All set, I lifted the gurney back up with the depression of another lever, and I began pushing her back towards our house, which sat at the bottom of a significant hill from where we were. I began guiding more than pushing as the bed and my precious Mila picked up speed, but I was absolutely confident that I wouldn't make a mistake, despite the cries of "Justin, be careful!" from the group we'd just left. I pushed at the gurney's corners with just enough force and at precisely all the right times to avoid obstacles and race ever faster towards our own front door.

The end.


p.s. I am aware that there is definitely some sort of depravity to be found in dreaming about being in love with a celebrity. Sue me. (Though I think it is what she represents, rather than she as a person with which I was/am in love.)

2 comments:

SJ Stone said...

Sounds like someone needs to get out and play more. Not always easy when there is so much stress around. That's one reason I just got the hell out of the house last night and said 'to hell with my routine', which is usually ESPN, the gym and then sitting down to write. It was nice, and it was essentially a date, and it was fun, and I needed to get out and play, too.

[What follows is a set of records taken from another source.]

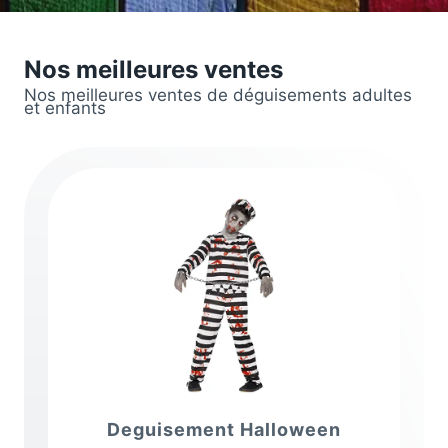
Nos meilleures ventes
Nos meilleures ventes de déguisements adultes
et enfants
Deguisement Halloween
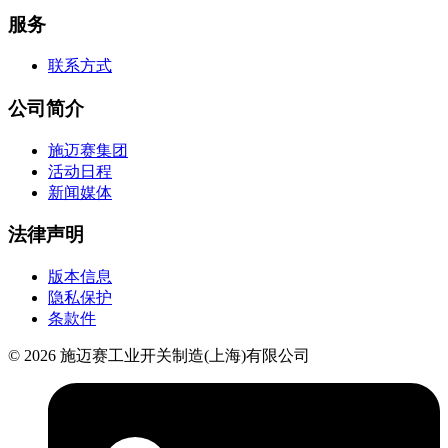
服务
联系方式
公司简介
施迈赛集团
活动日程
新闻媒体
法律声明
版本信息
隐私保护
条款件
© 2026 施迈赛工业开关制造(上海)有限公司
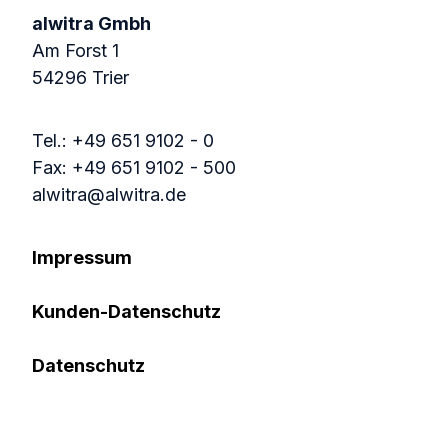
alwitra Gmbh
Am Forst 1
54296 Trier
Tel.: +49 651 9102 - 0
Fax: +49 651 9102 - 500
alwitra@alwitra.de
Impressum
Kunden-Datenschutz
Datenschutz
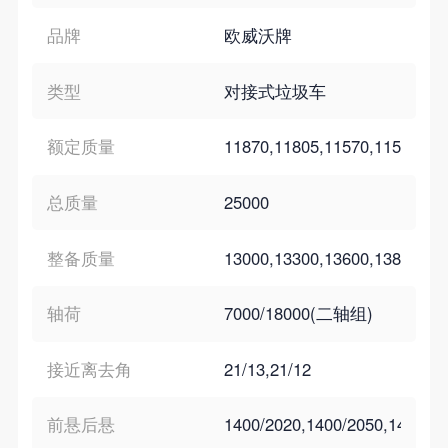
品牌
欧威沃牌
类型
对接式垃圾车
额定质量
11870,11805,11570,11505,11
总质量
25000
整备质量
13000,13300,13600,13800,14
轴荷
7000/18000(二轴组)
接近离去角
21/13,21/12
前悬后悬
1400/2020,1400/2050,1400/21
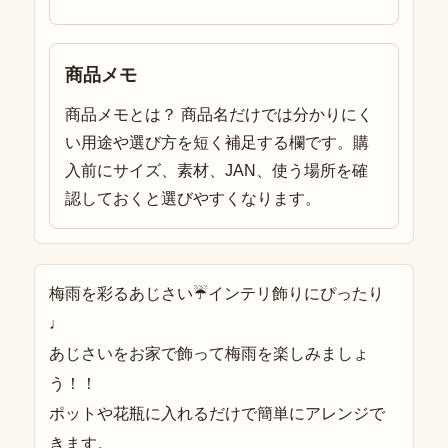
商品メモ
商品メモとは？ 商品名だけでは分かりにく
い用途や選び方を短く補足する欄です。購
入前にサイズ、素材、JAN、使う場所を確
認しておくと選びやすくなります。
梅雨を彩るあじさい☔️インテリ飾りにぴったり
♩
あじさいをお家で飾って梅雨を楽しみましょ
う！！
ポットや花瓶に入れるだけで簡単にアレンジで
きます。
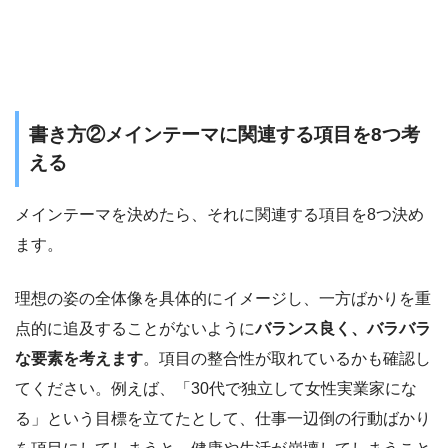
書き方②メインテーマに関連する項目を8つ考
える
メインテーマを決めたら、それに関連する項目を8つ決め
ます。
理想の姿の全体像を具体的にイメージし、一方ばかりを重
点的に追及することがないように
バランス良く、バラバラ
な要素を考えます
。項目の整合性が取れているかも確認し
てください。例えば、「30代で独立して女性実業家にな
る」という目標を立てたとして、仕事一辺倒の行動ばかり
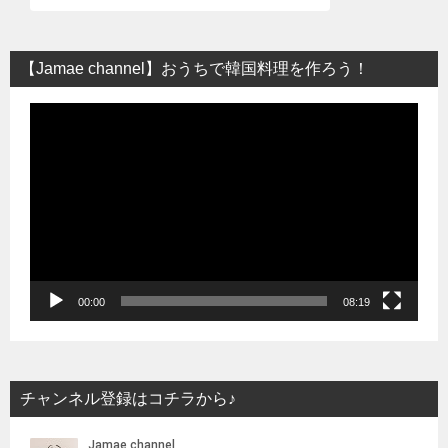
【Jamae channel】おうちで韓国料理を作ろう！
動
画
プ
レ
ー
ヤ
ー
00:00
08:19
チャンネル登録はコチラから♪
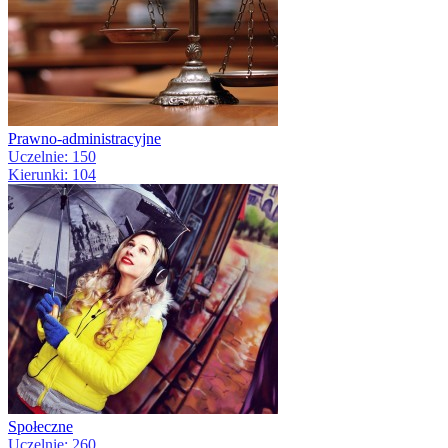
Prawno-administracyjne
Uczelnie: 150
Kierunki: 104
Społeczne
Uczelnie: 260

As for the Mila, well, as I said last night, she is remarkable and reminds me of the single and very hot Serbian doctor/massage therapist I ran into Sunday at Kiss Cafe. Something about foreign blood and dark features and curvy girls -- I just can't help it.

Anonymous said...

What kind of a monster would actually divide such a beautiful thing as an actual Victorian mansion? Besides Soviets in the 1920s, of course.

I adore the fact that you used the word "sweetheart" and the phrase "slipped vertebrae" in the same sentence.